Per chi fosse poco avvezzo alla questione, ecco un riepilogo: lo sponsor principale della 72esima edizione del Festival è stato Plenitude, una nuova compagnia di Eni che sarà quotata in borsa sul mercato e che dovrebbe immettere sul mercato una quota che è stata stimata tra il 20 e il 30% del capitale.

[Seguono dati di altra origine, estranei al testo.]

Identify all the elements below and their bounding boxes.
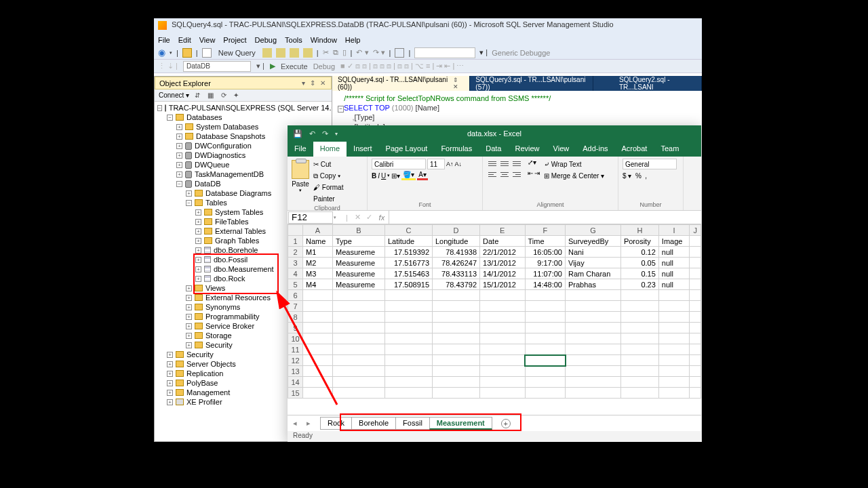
ribbon-tab-view[interactable]: View xyxy=(547,142,576,157)
orientation-icon[interactable]: ⤢▾ xyxy=(528,159,536,168)
empty-cell[interactable] xyxy=(566,366,621,377)
empty-cell[interactable] xyxy=(303,301,333,312)
empty-cell[interactable] xyxy=(658,366,689,377)
tree-prog[interactable]: Programmability xyxy=(205,312,259,321)
menu-edit[interactable]: Edit xyxy=(178,36,191,44)
empty-cell[interactable] xyxy=(433,323,480,333)
header-cell[interactable]: Time xyxy=(525,236,565,247)
ribbon-tab-insert[interactable]: Insert xyxy=(347,142,379,157)
empty-cell[interactable] xyxy=(525,290,565,301)
col-header-C[interactable]: C xyxy=(384,225,432,236)
empty-cell[interactable] xyxy=(433,344,480,355)
empty-cell[interactable] xyxy=(620,290,658,301)
panel-controls[interactable]: ▾ ⇕ ✕ xyxy=(302,79,327,87)
empty-cell[interactable] xyxy=(525,344,565,355)
menu-file[interactable]: File xyxy=(158,36,170,44)
menu-project[interactable]: Project xyxy=(223,36,246,44)
empty-cell[interactable] xyxy=(658,377,689,388)
empty-cell[interactable] xyxy=(620,388,658,399)
data-cell[interactable]: 78.426247 xyxy=(433,258,480,268)
tree-poly[interactable]: PolyBase xyxy=(186,379,218,387)
tree-syst[interactable]: System Tables xyxy=(215,208,263,216)
tool-icon-4[interactable] xyxy=(303,48,313,58)
tree-xe[interactable]: XE Profiler xyxy=(186,398,222,406)
execute-button[interactable]: Execute xyxy=(281,62,308,70)
tree-datadb[interactable]: DataDB xyxy=(195,180,221,188)
excel-ribbon-tabs[interactable]: File Home Insert Page Layout Formulas Da… xyxy=(288,142,701,157)
tree-svc[interactable]: Service Broker xyxy=(205,322,254,330)
tree-mgmt[interactable]: Management xyxy=(186,388,230,396)
col-header-J[interactable]: J xyxy=(690,225,701,236)
empty-cell[interactable] xyxy=(480,301,526,312)
empty-cell[interactable] xyxy=(333,377,385,388)
col-header-F[interactable]: F xyxy=(525,225,565,236)
empty-cell[interactable] xyxy=(333,366,385,377)
tree-snap[interactable]: Database Snapshots xyxy=(196,132,265,140)
data-cell[interactable]: Vijay xyxy=(566,258,621,268)
empty-cell[interactable] xyxy=(690,312,701,323)
empty-cell[interactable] xyxy=(690,290,701,301)
empty-cell[interactable] xyxy=(690,323,701,333)
empty-cell[interactable] xyxy=(566,355,621,366)
empty-cell[interactable] xyxy=(658,301,689,312)
empty-cell[interactable] xyxy=(620,312,658,323)
empty-cell[interactable] xyxy=(333,344,385,355)
col-header-E[interactable]: E xyxy=(480,225,526,236)
empty-cell[interactable] xyxy=(384,366,432,377)
ribbon-tab-pagelayout[interactable]: Page Layout xyxy=(379,142,435,157)
col-header-A[interactable]: A xyxy=(303,225,333,236)
menu-window[interactable]: Window xyxy=(311,36,337,44)
ribbon-tab-file[interactable]: File xyxy=(288,142,313,157)
col-header-D[interactable]: D xyxy=(433,225,480,236)
italic-button[interactable]: I xyxy=(378,172,380,180)
data-cell[interactable]: Nani xyxy=(566,247,621,258)
query-tab-4[interactable]: SQLQuery4.sql - TR...LSANI\pulsani (60))… xyxy=(332,76,470,91)
tool-icon-2[interactable] xyxy=(276,48,285,58)
add-sheet-button[interactable]: + xyxy=(501,419,511,428)
tree-dwq[interactable]: DWQueue xyxy=(195,161,229,169)
row-header-6[interactable]: 6 xyxy=(288,290,303,301)
data-cell[interactable]: 0.05 xyxy=(620,258,658,268)
data-cell[interactable]: 17.516773 xyxy=(384,258,432,268)
empty-cell[interactable] xyxy=(566,388,621,399)
empty-cell[interactable] xyxy=(303,344,333,355)
empty-cell[interactable] xyxy=(566,301,621,312)
border-button[interactable]: ⊞▾ xyxy=(391,172,400,180)
empty-cell[interactable] xyxy=(333,333,385,344)
indent-dec-icon[interactable]: ⇤ xyxy=(528,169,533,179)
database-selector[interactable]: DataDB xyxy=(183,61,251,72)
menu-debug[interactable]: Debug xyxy=(255,36,277,44)
paste-button[interactable]: Paste▾ xyxy=(292,159,309,193)
sheet-tab-rock[interactable]: Rock xyxy=(320,417,352,430)
row-header-5[interactable]: 5 xyxy=(288,279,303,290)
empty-cell[interactable] xyxy=(384,377,432,388)
menu-view[interactable]: View xyxy=(199,36,216,44)
empty-cell[interactable] xyxy=(525,388,565,399)
data-cell[interactable]: M2 xyxy=(303,258,333,268)
debug-button[interactable]: Debug xyxy=(313,62,335,70)
data-cell[interactable]: Measureme xyxy=(333,258,385,268)
empty-cell[interactable] xyxy=(658,312,689,323)
empty-cell[interactable] xyxy=(690,333,701,344)
empty-cell[interactable] xyxy=(333,312,385,323)
empty-cell[interactable] xyxy=(303,333,333,344)
align-center-icon[interactable] xyxy=(499,169,510,179)
header-cell[interactable]: Type xyxy=(333,236,385,247)
row-header-9[interactable]: 9 xyxy=(288,323,303,333)
data-cell[interactable]: 78.43792 xyxy=(433,279,480,290)
empty-cell[interactable] xyxy=(525,323,565,333)
data-cell[interactable]: null xyxy=(658,258,689,268)
empty-cell[interactable] xyxy=(525,333,565,344)
empty-cell[interactable] xyxy=(333,290,385,301)
empty-cell[interactable] xyxy=(433,377,480,388)
back-icon[interactable]: ◉ xyxy=(158,47,165,58)
empty-cell[interactable] xyxy=(620,344,658,355)
empty-cell[interactable] xyxy=(690,377,701,388)
align-right-icon[interactable] xyxy=(511,169,522,179)
empty-cell[interactable] xyxy=(620,333,658,344)
fill-color-button[interactable]: 🪣▾ xyxy=(401,171,416,180)
ribbon-tab-home[interactable]: Home xyxy=(313,142,347,157)
empty-cell[interactable] xyxy=(480,333,526,344)
execute-icon[interactable]: ▶ xyxy=(270,62,275,70)
objexp-toolbar-icons[interactable]: ⇵ ▦ ⟳ ✦ xyxy=(195,92,241,99)
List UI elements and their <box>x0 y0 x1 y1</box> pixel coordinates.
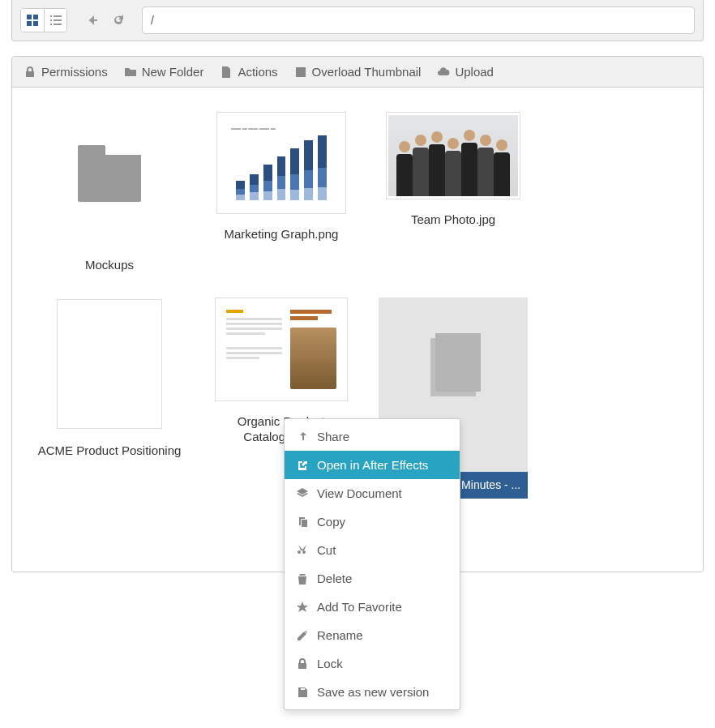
view-toggle <box>20 8 67 32</box>
ctx-save-version-label: Save as new version <box>317 685 429 699</box>
permissions-label: Permissions <box>41 65 108 79</box>
grid-view-button[interactable] <box>21 9 44 32</box>
file-label: Team Photo.jpg <box>411 212 495 228</box>
back-button[interactable] <box>82 10 103 31</box>
context-menu: Share Open in After Effects View Documen… <box>284 418 460 710</box>
folder-icon <box>78 155 141 202</box>
refresh-button[interactable] <box>108 10 129 31</box>
actions-label: Actions <box>238 65 277 79</box>
svg-rect-7 <box>54 19 62 21</box>
address-toolbar <box>11 0 704 41</box>
file-item-folder[interactable]: Mockups <box>24 112 195 273</box>
file-item-image[interactable]: Team Photo.jpg <box>367 112 539 273</box>
svg-rect-5 <box>54 15 62 17</box>
lock-icon <box>24 66 36 79</box>
svg-rect-10 <box>89 19 97 21</box>
file-label: ACME Product Positioning <box>38 443 182 459</box>
ctx-lock-label: Lock <box>317 657 343 670</box>
folder-plus-icon <box>124 66 137 79</box>
copy-icon <box>296 516 309 529</box>
open-external-icon <box>296 459 309 472</box>
layers-icon <box>296 487 309 500</box>
file-item-document[interactable]: ACME Product Positioning <box>24 298 195 499</box>
ctx-delete-label: Delete <box>317 572 352 585</box>
document-gear-icon <box>220 66 233 79</box>
path-input[interactable] <box>142 6 695 34</box>
photo-preview <box>388 115 518 196</box>
image-thumbnail: ▬▬ ▬ ▬▬ ▬▬ ▬ <box>216 112 346 214</box>
ctx-share[interactable]: Share <box>285 422 460 451</box>
document-stack-icon <box>430 338 476 396</box>
ctx-open-after-effects[interactable]: Open in After Effects <box>285 451 460 479</box>
ctx-cut-label: Cut <box>317 543 336 557</box>
svg-rect-9 <box>54 24 62 25</box>
ctx-rename-label: Rename <box>317 628 363 642</box>
svg-rect-6 <box>50 19 52 21</box>
refresh-icon <box>112 14 125 27</box>
share-icon <box>296 430 309 443</box>
file-item-image[interactable]: ▬▬ ▬ ▬▬ ▬▬ ▬ Marketing Graph.png <box>195 112 367 273</box>
document-thumbnail <box>43 298 176 430</box>
svg-rect-2 <box>27 21 32 26</box>
overload-thumbnail-action[interactable]: Overload Thumbnail <box>294 65 422 79</box>
ctx-cut[interactable]: Cut <box>285 536 460 564</box>
ctx-delete[interactable]: Delete <box>285 564 460 593</box>
ctx-view-document[interactable]: View Document <box>285 479 460 507</box>
svg-rect-4 <box>50 15 52 17</box>
scissors-icon <box>296 544 309 557</box>
ctx-rename[interactable]: Rename <box>285 621 460 649</box>
ctx-add-favorite[interactable]: Add To Favorite <box>285 593 460 621</box>
ctx-copy[interactable]: Copy <box>285 507 460 536</box>
ctx-favorite-label: Add To Favorite <box>317 600 402 614</box>
ctx-open-ae-label: Open in After Effects <box>317 458 428 472</box>
ctx-lock[interactable]: Lock <box>285 649 460 678</box>
ctx-copy-label: Copy <box>317 515 345 529</box>
svg-rect-1 <box>33 15 38 19</box>
svg-rect-3 <box>33 21 38 26</box>
arrow-left-icon <box>86 14 99 27</box>
pencil-icon <box>296 629 309 642</box>
upload-label: Upload <box>455 65 494 79</box>
new-folder-action[interactable]: New Folder <box>124 65 204 79</box>
lock-icon <box>296 657 309 670</box>
folder-thumbnail <box>43 112 176 245</box>
grid-icon <box>26 14 39 27</box>
overload-thumbnail-label: Overload Thumbnail <box>312 65 422 79</box>
file-label: Marketing Graph.png <box>225 227 339 242</box>
image-arrow-icon <box>294 66 307 79</box>
actions-action[interactable]: Actions <box>220 65 277 79</box>
ctx-view-label: View Document <box>317 486 402 500</box>
star-icon <box>296 601 309 614</box>
svg-rect-0 <box>27 15 32 19</box>
catalogue-preview <box>218 302 345 397</box>
blank-document-icon <box>57 299 162 429</box>
new-folder-label: New Folder <box>142 65 204 79</box>
cloud-upload-icon <box>437 66 450 79</box>
trash-icon <box>296 572 309 585</box>
chart-preview: ▬▬ ▬ ▬▬ ▬▬ ▬ <box>225 119 338 207</box>
ctx-share-label: Share <box>317 430 349 443</box>
pdf-thumbnail <box>215 298 348 401</box>
upload-action[interactable]: Upload <box>437 65 494 79</box>
list-icon <box>49 14 62 27</box>
svg-rect-8 <box>50 24 52 25</box>
save-version-icon <box>296 686 309 699</box>
file-label: Mockups <box>85 258 134 273</box>
ctx-save-version[interactable]: Save as new version <box>285 678 460 706</box>
list-view-button[interactable] <box>44 9 66 32</box>
action-bar: Permissions New Folder Actions Overload … <box>12 57 703 88</box>
image-thumbnail <box>386 112 520 199</box>
permissions-action[interactable]: Permissions <box>24 65 108 79</box>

In molti hanno letto nella scelta di Eni un tentativo di ripulire la propria immagine, presentandosi con un volto green e sostenibile nel palcoscenico più importante della televisione italiana.
Tra le voci critiche ha pesato soprattutto quella di Greenpeace, secondo cui l’accordo tra Eni e i vertici Rai ha rappresentato l’occasione giusta per una gigantesca campagna di greenwashing – termine molto in voga nelle cronache degli ultimi anni e che indica una pratica ingannevole, usata come strategia di marketing da alcune aziende per dimostrare un finto impegno nei confronti dell’ambiente con l’obiettivo di catturare l’attenzione di quei consumatori più attenti alla sostenibilità che oggi, grazie a una coscienza ambientale mai così diffusa e radicata, rappresentano una grossa fetta di pubblico.
Pochi giorni prima dell’inizio del Festival, il quotidiano Domani aveva lanciato un appello per invitare gli artisti a lanciare dei messaggi che potessero stimolare una discussione pubblica sul tema, ad esempio lanciando hashtag coniati ad hoc per l’occasione – come #Sanreni e #lebugiedieni – per fare il verso al FantaSanremo.
L’invito ha avuto ben poche adesioni, ma Cosmo non si è tirato indietro, portando a compimento quello che è stato a tutti gli effetti il gesto più politicamente impegnato dell’intera kermesse. La volontà di accendere i riflettori sulla catastrofe ambientale in corso era già stata palesata dagli stessi artisti con cui Cosmo si è esibito: il testo di Ciao ciao, la canzone de La Rappresentante di Lista, presenta diversi richiami piuttosto espliciti all’emergenza del riscaldamento globale (“La fine del mondo è una giostra perfetta / Mi scoppia nel cuore la voglia di festa / La fine del mondo, che dolce disdetta / Mi vien da star male, mi scoppia la testa”); il che suggerisce che il featuring con l’autore de La terza estate dell’amore fosse (anche) indirizzato a questo scopo.
Per l’ennesima volta, Cosmo non ha avuto paura di schierarsi; e forse dovremmo imparare a imprimere nella nostra memoria momenti come questi, liberandoci una volta per tutte dall’inutile rumore di fondo dei ciondoletti a forma di marijuana, del cachet di superospiti e delle canotte un po’ sbarazzine di un cantautore partenopeo.